--- Given records Enclosed Below ---

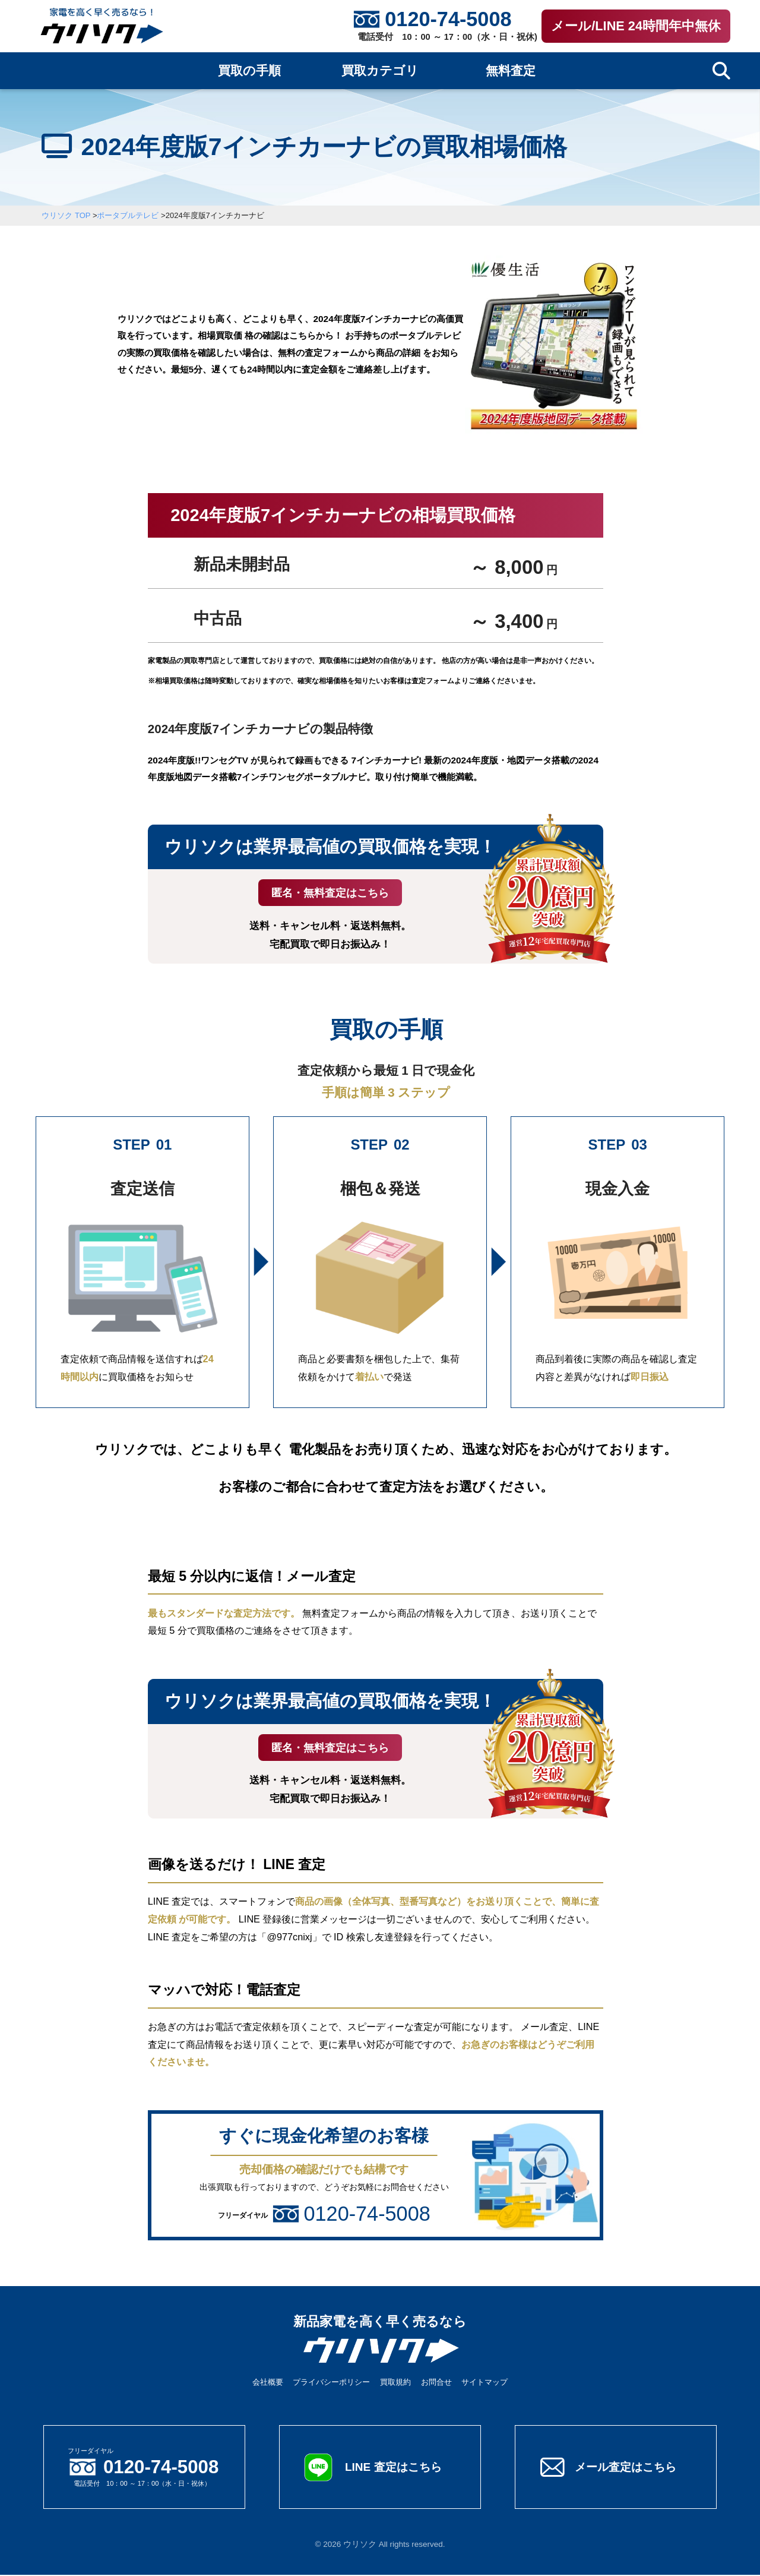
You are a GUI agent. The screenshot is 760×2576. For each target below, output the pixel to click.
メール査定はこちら (628, 2467)
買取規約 (395, 2383)
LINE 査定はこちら (395, 2467)
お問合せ (436, 2383)
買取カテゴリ (380, 71)
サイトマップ (484, 2383)
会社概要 (267, 2383)
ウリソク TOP (66, 215)
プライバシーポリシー (331, 2383)
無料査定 (511, 71)
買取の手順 (249, 71)
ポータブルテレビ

--- End of Enclosed Given records ---

* What you need to do
Repeat every record above exactly. Omit the pictures.

* Answer box
You are a GUI agent. The screenshot is 760×2576. For each target below, output the pixel to click.
メール査定はこちら (628, 2467)
買取規約 (395, 2383)
LINE 査定はこちら (395, 2467)
お問合せ (436, 2383)
買取カテゴリ (380, 71)
サイトマップ (484, 2383)
会社概要 (267, 2383)
ウリソク TOP (66, 215)
プライバシーポリシー (331, 2383)
無料査定 (511, 71)
買取の手順 (249, 71)
ポータブルテレビ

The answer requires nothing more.